Segment Start: Exercise data
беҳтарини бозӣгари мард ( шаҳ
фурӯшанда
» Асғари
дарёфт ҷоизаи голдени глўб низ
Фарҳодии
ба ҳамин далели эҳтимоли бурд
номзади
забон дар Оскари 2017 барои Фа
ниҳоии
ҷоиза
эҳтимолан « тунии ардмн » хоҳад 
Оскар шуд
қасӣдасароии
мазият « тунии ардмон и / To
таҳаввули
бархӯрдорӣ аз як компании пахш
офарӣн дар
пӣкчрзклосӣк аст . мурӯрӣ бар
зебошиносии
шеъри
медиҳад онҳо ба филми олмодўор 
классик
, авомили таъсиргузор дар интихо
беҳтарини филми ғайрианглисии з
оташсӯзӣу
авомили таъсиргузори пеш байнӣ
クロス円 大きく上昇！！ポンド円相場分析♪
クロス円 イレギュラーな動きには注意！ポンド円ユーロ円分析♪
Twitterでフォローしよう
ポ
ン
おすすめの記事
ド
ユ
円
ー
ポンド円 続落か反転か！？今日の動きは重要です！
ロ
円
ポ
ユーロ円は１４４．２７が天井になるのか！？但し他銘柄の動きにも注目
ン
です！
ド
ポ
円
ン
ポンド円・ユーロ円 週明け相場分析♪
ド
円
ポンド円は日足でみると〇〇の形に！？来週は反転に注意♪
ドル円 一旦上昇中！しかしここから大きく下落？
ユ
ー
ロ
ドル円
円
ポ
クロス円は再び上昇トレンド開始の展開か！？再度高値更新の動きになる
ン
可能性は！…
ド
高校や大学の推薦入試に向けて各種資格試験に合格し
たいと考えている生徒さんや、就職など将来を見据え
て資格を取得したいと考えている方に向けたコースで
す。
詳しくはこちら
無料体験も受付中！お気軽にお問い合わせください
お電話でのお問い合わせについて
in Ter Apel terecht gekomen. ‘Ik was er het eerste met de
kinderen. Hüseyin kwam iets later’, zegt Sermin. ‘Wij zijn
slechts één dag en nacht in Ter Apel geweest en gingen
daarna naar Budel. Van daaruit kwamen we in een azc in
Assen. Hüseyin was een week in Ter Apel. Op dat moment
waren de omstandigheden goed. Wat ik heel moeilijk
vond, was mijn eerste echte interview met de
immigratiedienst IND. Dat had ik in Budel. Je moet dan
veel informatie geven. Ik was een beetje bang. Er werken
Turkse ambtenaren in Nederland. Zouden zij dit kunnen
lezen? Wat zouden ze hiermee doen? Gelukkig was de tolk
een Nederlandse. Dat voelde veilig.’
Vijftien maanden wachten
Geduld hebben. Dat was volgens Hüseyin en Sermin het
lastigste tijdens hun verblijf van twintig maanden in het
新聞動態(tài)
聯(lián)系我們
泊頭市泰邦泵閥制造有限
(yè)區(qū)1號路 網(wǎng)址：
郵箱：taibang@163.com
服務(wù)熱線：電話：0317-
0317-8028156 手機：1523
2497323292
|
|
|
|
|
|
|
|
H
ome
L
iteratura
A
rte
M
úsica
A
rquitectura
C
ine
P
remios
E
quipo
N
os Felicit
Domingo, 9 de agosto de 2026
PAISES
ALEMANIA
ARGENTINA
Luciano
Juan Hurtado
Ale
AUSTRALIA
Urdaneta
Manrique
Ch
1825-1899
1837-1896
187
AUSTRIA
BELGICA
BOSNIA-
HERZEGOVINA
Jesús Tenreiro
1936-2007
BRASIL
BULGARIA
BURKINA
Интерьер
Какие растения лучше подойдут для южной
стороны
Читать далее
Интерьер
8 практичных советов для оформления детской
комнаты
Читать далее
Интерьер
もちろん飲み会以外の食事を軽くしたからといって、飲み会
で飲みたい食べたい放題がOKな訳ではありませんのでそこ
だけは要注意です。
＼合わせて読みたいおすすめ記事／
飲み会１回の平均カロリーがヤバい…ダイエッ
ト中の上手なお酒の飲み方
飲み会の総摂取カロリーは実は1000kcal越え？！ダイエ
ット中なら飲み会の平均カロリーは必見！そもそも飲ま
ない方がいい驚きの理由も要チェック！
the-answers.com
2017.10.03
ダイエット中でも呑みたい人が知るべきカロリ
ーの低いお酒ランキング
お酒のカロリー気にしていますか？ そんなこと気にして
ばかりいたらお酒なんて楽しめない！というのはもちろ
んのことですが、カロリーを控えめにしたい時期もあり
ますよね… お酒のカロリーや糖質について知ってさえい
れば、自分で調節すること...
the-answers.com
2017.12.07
Segment End: Exercise data
[Exercise]: The lines above, from the start of the records through the one containing "無料体験も受付中！お気軽にお問い合わせください", are to be printed exactly, and nothing else is to be included.

[Worked solution]:
беҳтарини бозӣгари мард ( шаҳ
фурӯшанда
» Асғари
дарёфт ҷоизаи голдени глўб низ
Фарҳодии
ба ҳамин далели эҳтимоли бурд
номзади
забон дар Оскари 2017 барои Фа
ниҳоии
ҷоиза
эҳтимолан « тунии ардмн » хоҳад 
Оскар шуд
қасӣдасароии
мазият « тунии ардмон и / To
таҳаввули
бархӯрдорӣ аз як компании пахш
офарӣн дар
пӣкчрзклосӣк аст . мурӯрӣ бар
зебошиносии
шеъри
медиҳад онҳо ба филми олмодўор 
классик
, авомили таъсиргузор дар интихо
беҳтарини филми ғайрианглисии з
оташсӯзӣу
авомили таъсиргузори пеш байнӣ
クロス円 大きく上昇！！ポンド円相場分析♪
クロス円 イレギュラーな動きには注意！ポンド円ユーロ円分析♪
Twitterでフォローしよう
ポ
ン
おすすめの記事
ド
ユ
円
ー
ポンド円 続落か反転か！？今日の動きは重要です！
ロ
円
ポ
ユーロ円は１４４．２７が天井になるのか！？但し他銘柄の動きにも注目
ン
です！
ド
ポ
円
ン
ポンド円・ユーロ円 週明け相場分析♪
ド
円
ポンド円は日足でみると〇〇の形に！？来週は反転に注意♪
ドル円 一旦上昇中！しかしここから大きく下落？
ユ
ー
ロ
ドル円
円
ポ
クロス円は再び上昇トレンド開始の展開か！？再度高値更新の動きになる
ン
可能性は！…
ド
高校や大学の推薦入試に向けて各種資格試験に合格し
たいと考えている生徒さんや、就職など将来を見据え
て資格を取得したいと考えている方に向けたコースで
す。
詳しくはこちら
無料体験も受付中！お気軽にお問い合わせください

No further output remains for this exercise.